Using their first-in-field, unique PDX model of adenocarcinoma-to-NEPC transdifferentiation (in which host castration initially causes the primary adenocarcinoma to relapse but then transdifferentiation into NEPC occurs, faithfully recapitulating disease progression in the donor patient), researchers analysed RNA sequence expression during the time frame between host castration and full NEPC transdifferentiation. HP1α expression was considerably upregulated early after host castration, and expression continued to increase during the progression of the cancer towards the NEPC phenotype. Increased levels of HP1A mRNA were observed as early as 1 week after castration, and increased protein expression was seen at 3 weeks.

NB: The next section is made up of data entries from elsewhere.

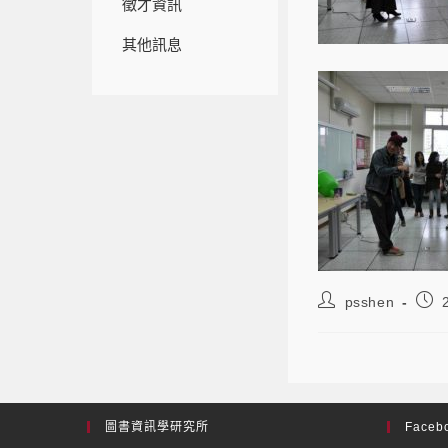
徵才資訊
其他訊息
psshen
圖書資訊學研究所
Facebo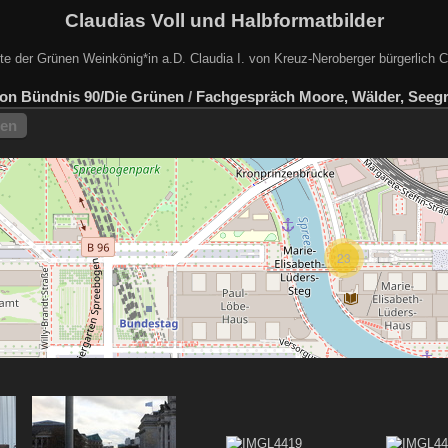
Claudias Voll und Halbformatbilder
e der Grünen Weinkönig*in a.D. Claudia I. von Kreuz-Neroberger bürgerlich C
von Bündnis 90/Die Grünen
/
Fachgespräch Moore, Wälder, Seeg
hen
23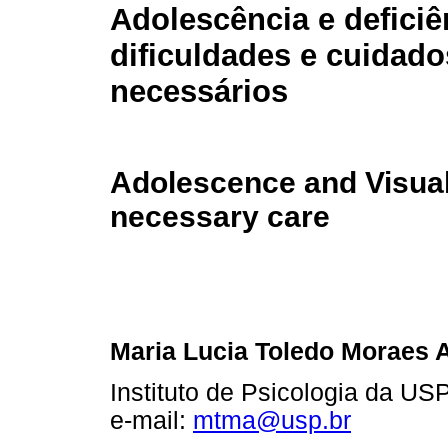
Adolescência e deficiê
dificuldades e cuidado
necessários
Adolescence and Visual 
necessary care
Maria Lucia Toledo Moraes 
Instituto de Psicologia da US
e-mail:
mtma@usp.br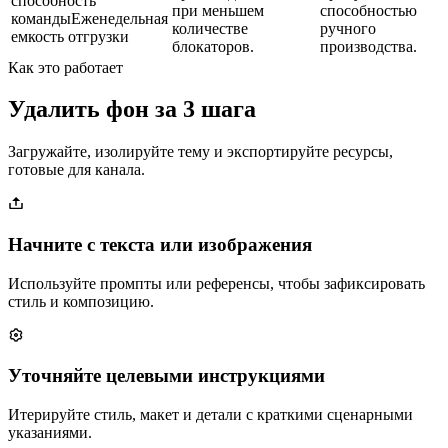
способность
при меньшем
способностью
команды
Еженедельная
количестве
ручного
емкость отгрузки
блокаторов.
производства.
Как это работает
Удалить фон за 3 шага
Загружайте, изолируйте тему и экспортируйте ресурсы,
готовые для канала.
Начните с текста или изображения
Используйте промпты или референсы, чтобы зафиксировать
стиль и композицию.
Уточняйте целевыми инструкциями
Итерируйте стиль, макет и детали с краткими сценарными
указаниями.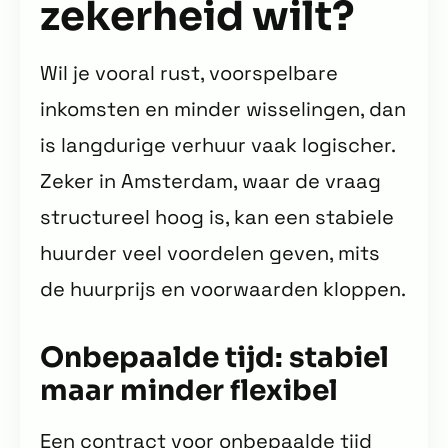
zekerheid wilt?
Wil je vooral rust, voorspelbare
inkomsten en minder wisselingen, dan
is langdurige verhuur vaak logischer.
Zeker in Amsterdam, waar de vraag
structureel hoog is, kan een stabiele
huurder veel voordelen geven, mits
de huurprijs en voorwaarden kloppen.
Onbepaalde tijd: stabiel
maar minder flexibel
Een contract voor onbepaalde tijd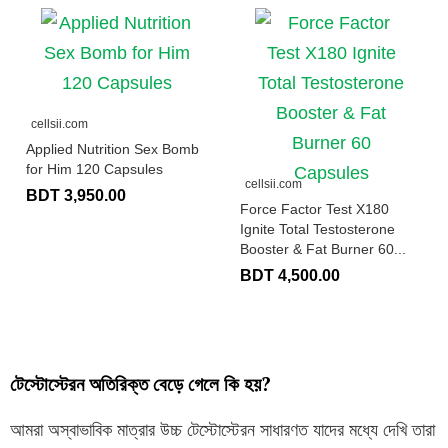
cellsii.com
Applied Nutrition Sex Bomb
for Him 120 Capsules
cellsii.com
BDT 3,950.00
Force Factor Test X180
Ignite Total Testosterone
Booster & Fat Burner 60...
BDT 4,500.00
টেস্টোস্টেরন অতিরিক্ত বেড়ে গেলে কি হয়?
আমরা অস্বাভাবিক মাত্রার উচ্চ টেস্টোস্টেরন সাধারণত যাদের মধ্যে দেখি তারা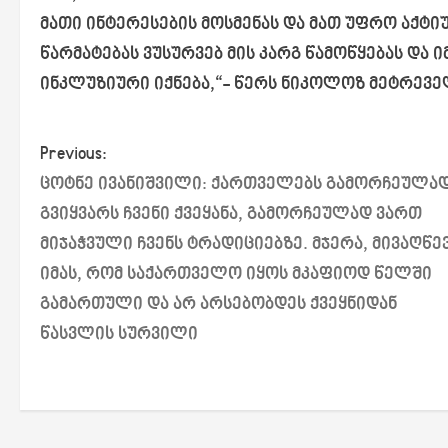
მათი ინტერესების მოსმენას და მათ უფრო აქტ
წარმატებას ვუსურვებ მის კარგ წამოწყებას და 
ინკლუზიური იქნება,“- წერს ნიკოლოზ მეტრევე
P
Previous:
ცოტნე ივანიშვილი: ქართველებს გამორჩეულა
o
გვიყვარს ჩვენი ქვეყანა, გამორჩეულად ვართ
s
მიჯაჭვული ჩვენს ტრადიციებზე. მჯერა, მივაღწე
იმას, რომ საქართველო იყოს მკაფიოდ წელში
t
გამართული და არ არსებობდეს ქვეყნიდან
n
წასვლის სურვილი
a
v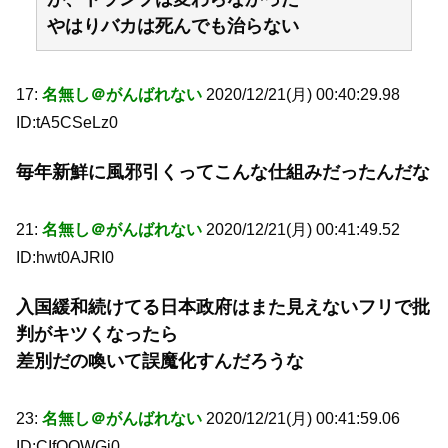
やはりバカは死んでも治らない
17:
名無し＠がんばれない
2020/12/21(月) 00:40:29.98
ID:tA5CSeLz0
毎年新鮮に風邪引くってこんな仕組みだったんだな
21:
名無し＠がんばれない
2020/12/21(月) 00:41:49.52
ID:hwt0AJRI0
入国緩和続けてる日本政府はまた見えないフリで批
判がキツくなったら
差別だの喚いて誤魔化すんだろうな
23:
名無し＠がんばれない
2020/12/21(月) 00:41:59.06
ID:CIfOQWGj0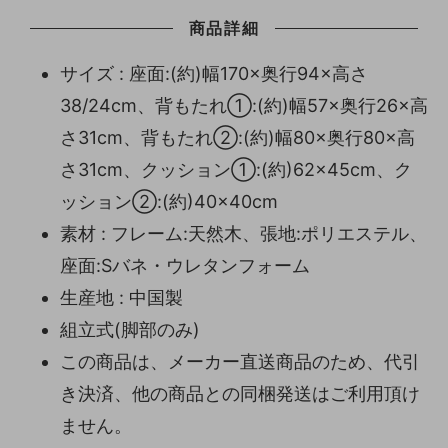
商品詳細
サイズ : 座面:(約)幅170×奥行94×高さ
38/24cm、背もたれ①:(約)幅57×奥行26×高
さ31cm、背もたれ②:(約)幅80×奥行80×高
さ31cm、クッション①:(約)62×45cm、ク
ッション②:(約)40×40cm
素材 : フレーム:天然木、張地:ポリエステル、
座面:Sバネ・ウレタンフォーム
生産地 : 中国製
組立式(脚部のみ)
この商品は、メーカー直送商品のため、代引
き決済、他の商品との同梱発送はご利用頂け
ません。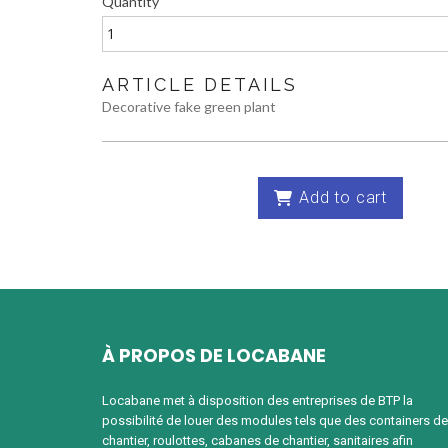
Quantity
ARTICLE DETAILS
Decorative fake green plant
Add to cart
À PROPOS DE LOCABANE
Locabane met à disposition des entreprises de BTP la
possibilité de louer des modules tels que des containers de
chantier, roulottes, cabanes de chantier, sanitaires afin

In vitro, HP1α expression was highest in an NEPC cell line out of eight tested cell lines. Knockdown of HP1α in this cell line inhibited proliferation, stopped colony formation, and induced early apoptosis. AR and REST protein and mRNA expression were increased in these cells. In a CRPC cell line stably expressing ectopic HP1α, androgen deprivation therapy (ADT) promoted the expression of neuroendocrine markers and neuronal-associated signalling pathways, but HP1α overexpression alone was not sufficient to induce neuroendocrine differentiation. AR and REST were downregulated at both the mRNA and protein level in HP1α overexpressing cells and HP1α overexpression enriched pericentric heterochromatin machineries. Chromatin immunoprecipitation revealed that HP1α overexpression increased the occupancy of H3K9me3 on both the AR and REST promoters, whereas knockdown decreased H3K9me3 enrichment on the AR promoter. In vivo, HP1α knockdown in cell-line-derived xenografts inhibited tumour growth.

In patient samples, HP1α mRNA and protein expression were substantially upregulated compared with primary adenocarcinoma. HP1α expression positively correlated with expression of terminal neuroendocrine markers in advanced prostate cancer. Patients with cancer showing high HP1α expression had reduced disease-free and overall survival compared with those with disease with low HP1α expression.

Overall, these data suggest a novel mechanism of transdifferentiation to NEPC, in which HP1α upregulation causes abnormal pericentric heterochromatin formation, repressing AR and REST expression and promoting ADT-induced neuroendocrine transdifferentiation. Thus, HP1α could be a novel target for treatment of NEPC.